Description of the task:
The reply should contain every entry below exactly as written, with no images.
--------
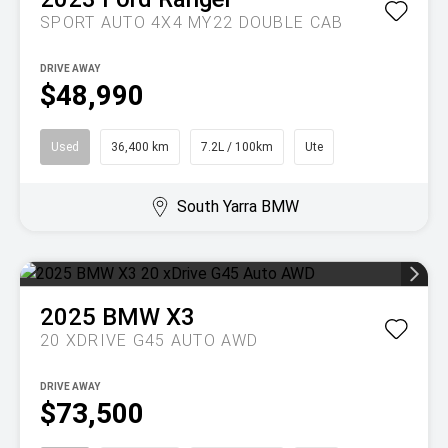
SPORT AUTO 4X4 MY22 DOUBLE CAB
DRIVE AWAY
$48,990
Used
36,400 km
7.2L / 100km
Ute
South Yarra BMW
2025
BMW
X3
20 XDRIVE G45 AUTO AWD
DRIVE AWAY
$73,500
--------
Answer for this exercise:
SPORT AUTO 4X4 MY22 DOUBLE CAB
DRIVE AWAY
$48,990
Used
36,400 km
7.2L / 100km
Ute
South Yarra BMW
2025
BMW
X3
20 XDRIVE G45 AUTO AWD
DRIVE AWAY
$73,500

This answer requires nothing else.